Sunday, April 28, 2013

Sunday project. My desperate dictionary "attack"

I was stuck with one word of this game:
https://play.google.com/store/apps/details?id=de.lotum.whatsinthefoto.es
you look at 4 pictures and guess the word that correlates them.
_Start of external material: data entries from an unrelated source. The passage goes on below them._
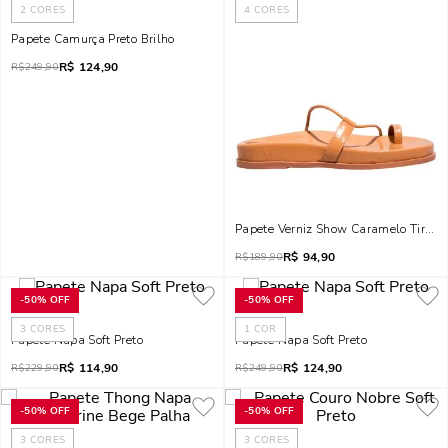
2
CORES
4
CORES
Papete Camurça Preto Brilho
R$
124,90
R$
249,90
Papete Verniz Show Car
R$
94,90
R$
189,90
-
50%
OFF
-
50%
OFF
3
CORES
1
COR
Papete Napa Soft Preto
Papete Napa Soft Preto
R$
114,90
R$
124,90
R$
229,90
R$
249,90
-
50%
OFF
-
50%
OFF
3
CORES
3
CORES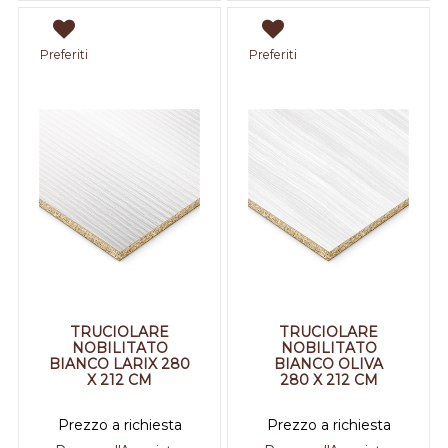
Preferiti
Preferiti
TRUCIOLARE
TRUCIOLARE
NOBILITATO
NOBILITATO
BIANCO LARIX 280
BIANCO OLIVA
X 212 CM
280 X 212 CM
Prezzo a richiesta
Prezzo a richiesta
I couldn't go further so, I decided to use brute force.

Objective: Get all the possible permutations of the given letters (12 ) of the given size (5) and match them against a dictionary.


darwin@evolution:~/spwords> wget http://www.insidepro.com/dictionaries/Spanish.rar
darwin@evolution:~/spwords> unrar Spanish.rar


darwin@evolution:~/spwords> file Spanish.dic
Spanish.dic: ISO-8859 text, with CRLF line terminators

The database has unicode encoding, so lets do some encoding conversion.

idarwin@evolution:~/spwords> iconv -f ISO-8859-1 -t UTF-8 Spanish.dic > Spanish.dic.unicode
darwin@evolution:~/spwords> dos2unix Spanish.dic.unicode


I'm using my favorite RDBMS (PostgreSQL) for the word matching.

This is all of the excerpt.